Studies of drug delivery systems for a therapeutic agent used in osteoporosis. II. Enhanced absorption of elcatonin from nasal mucosa in rabbits.

Abstract

In this study, the effects of a protease inhibitor, endocytosis inhibitors and an absorption-enhancing agent on the absorption of ((Asu1,7)-eel calcitonin, ECT) from the nasal mucous membrane in rabbits were examined, and the results were compared with those obtained following the rectal absorption of ECT reported in our previous paper. ECT was efficiently absorbed from the nasal mucous membrane and effectively decreased serum calcium (Ca) concentrations. The increase in the area under the percent decrease in serum Ca concentration (deltaCa%)-time curve (deltaCa%-AUC) value, assumed to be an index of the pharmacodynamics (hypocalcemic effect) of ECT, depended on the dose of ECT administered intranasally.

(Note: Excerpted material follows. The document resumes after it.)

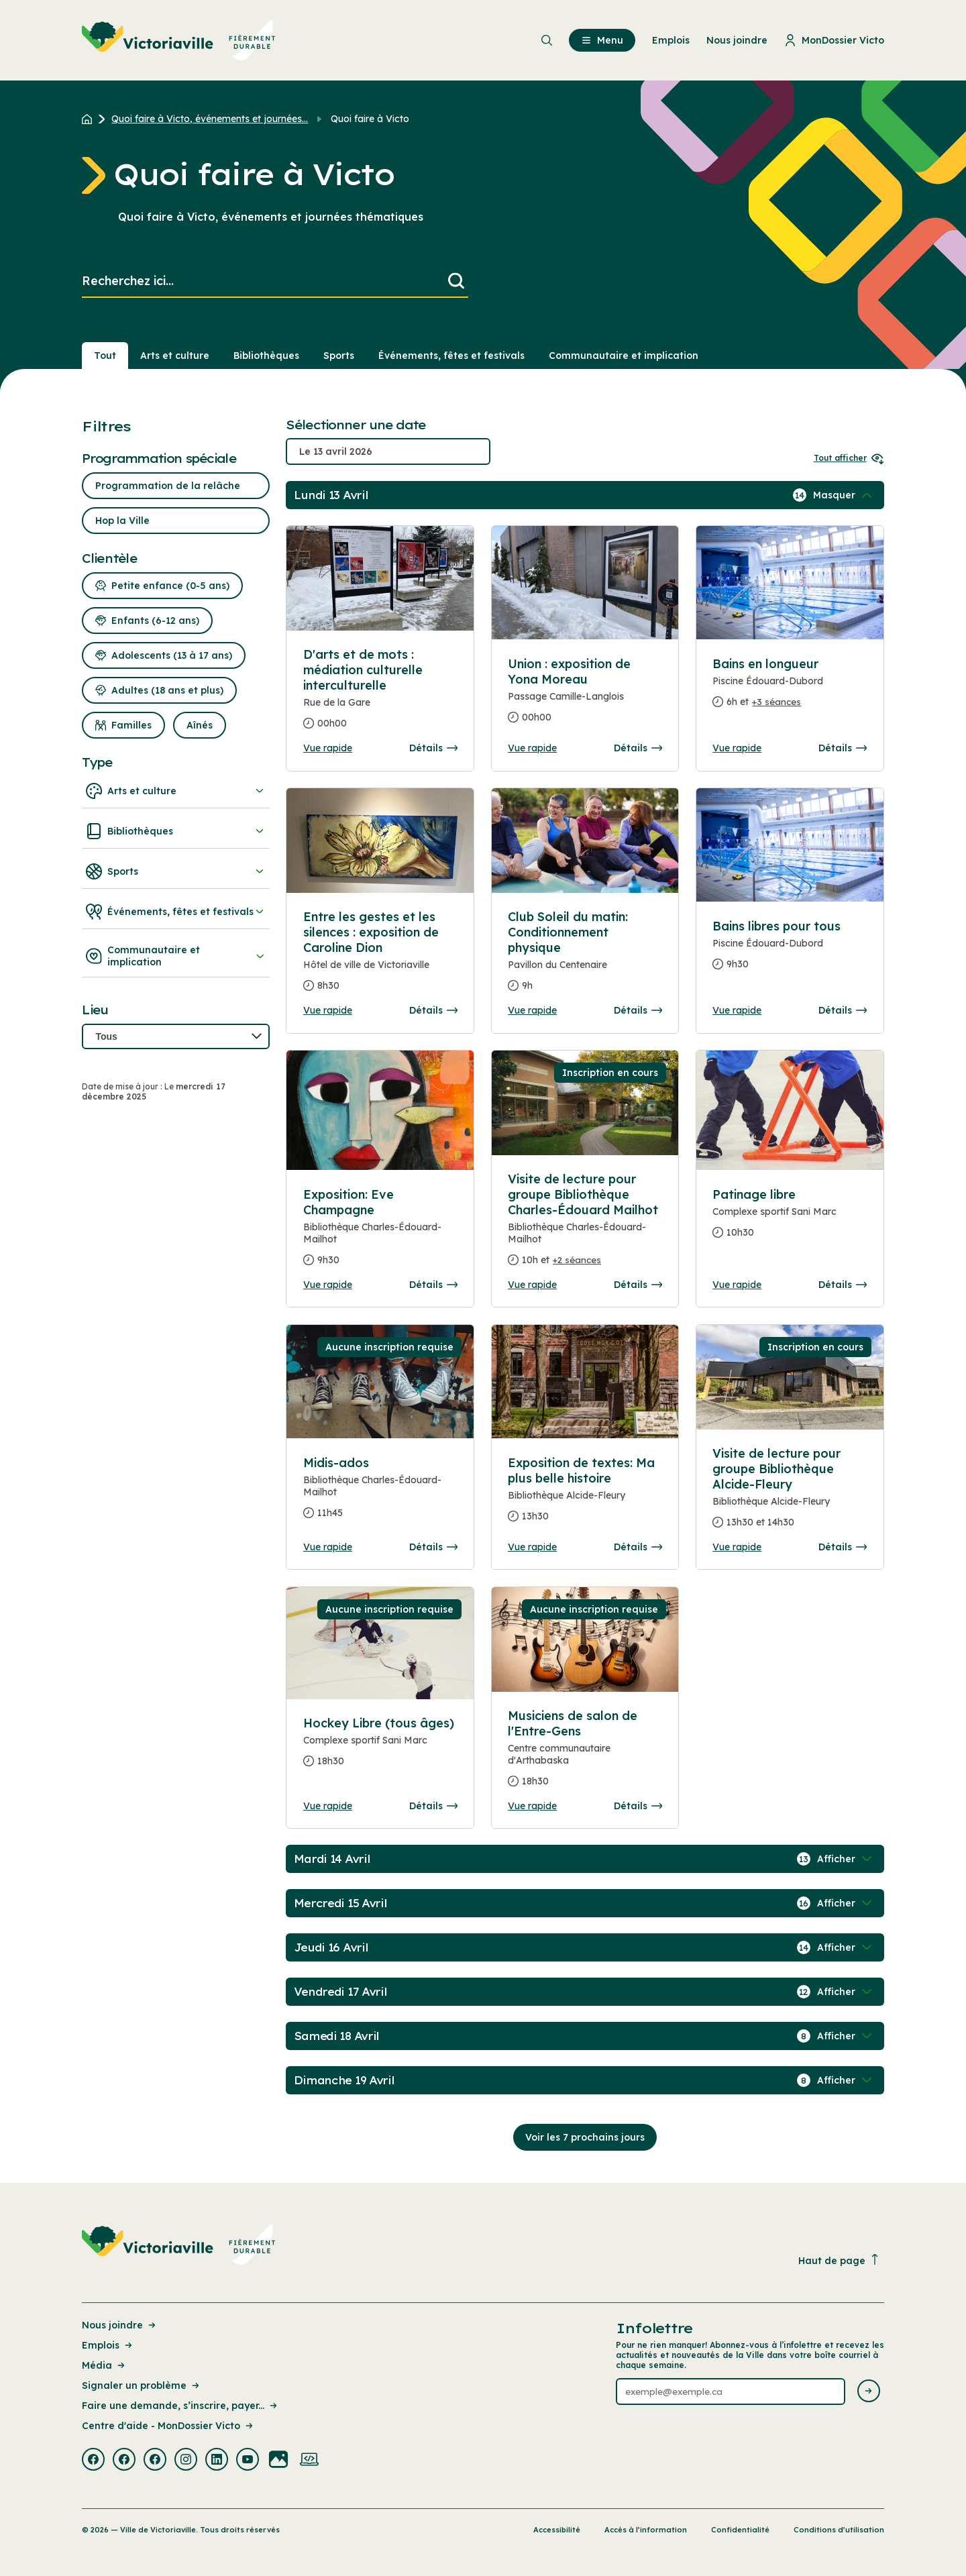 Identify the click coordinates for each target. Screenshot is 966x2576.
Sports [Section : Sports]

When nafamostat mesilate, a protease inhibitor, was coadministered with ECT, the deltaCa%-AUC markedly increased. It is presumed that the influence (enzymatic barrier function) of protease on the nasal absorption of ECT is significant. However, no significant difference in the deltaCa%-AUC value was observed when an endocytosis inhibitor (cytochalasin B or monensin) was coadministered with ECT. ECT administration in combination with sodium decanoate, the sodium salt of a medium-chain fatty acid, effectively increased the deltaCa%-AUC value due to the enhancing effect of sodium decanoate on the nasal absorption of ECT. We conclude that the nasal application offers a promising approach for the administration of pharmaceutical preparations containing ECT with additives such as nafamostat mesilate and sodium decanoate.